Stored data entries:
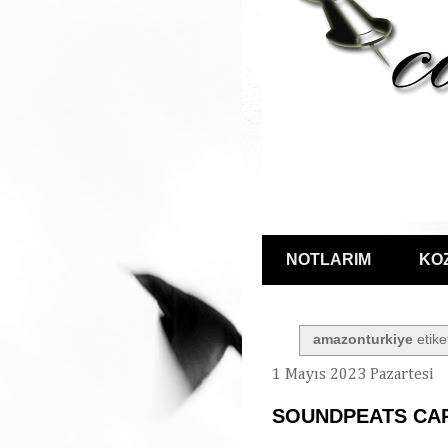
NOTLARIM
KO
amazonturkiye
etike
1 Mayıs 2023 Pazartesi
SOUNDPEATS CA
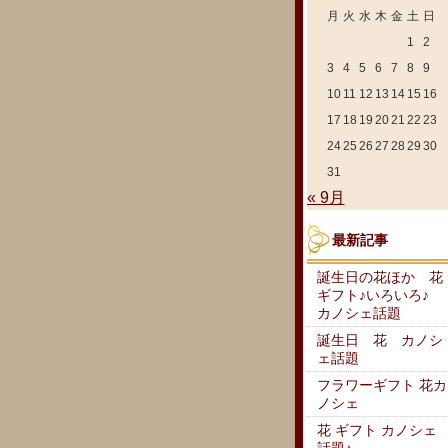
月
火
水
木
金
土
日
1
2
3
4
5
6
7
8
9
10
11
12
13
14
15
16
17
18
19
20
21
22
23
24
25
26
27
28
29
30
31
« 9月
最新記事
誕生日の花ほか 花
ギフト♪いろいろ♪
カノシェ話題
誕生日 花 カノシ
ェ話題
フラワーギフト 花カ
ノシェ
花 ギフト カノシェ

(EXERCISE DIRECTIONS):
Output a faithful copy of the data, with each picture left out.

(EXERCISE ANSWER):
NOTLARIM
KO
amazonturkiye
etike
1 Mayıs 2023 Pazartesi
SOUNDPEATS CA
月
火
水
木
金
土
日
1
2
3
4
5
6
7
8
9
10
11
12
13
14
15
16
17
18
19
20
21
22
23
24
25
26
27
28
29
30
31
« 9月
最新記事
誕生日の花ほか 花
ギフト♪いろいろ♪
カノシェ話題
誕生日 花 カノシ
ェ話題
フラワーギフト 花カ
ノシェ
花 ギフト カノシェ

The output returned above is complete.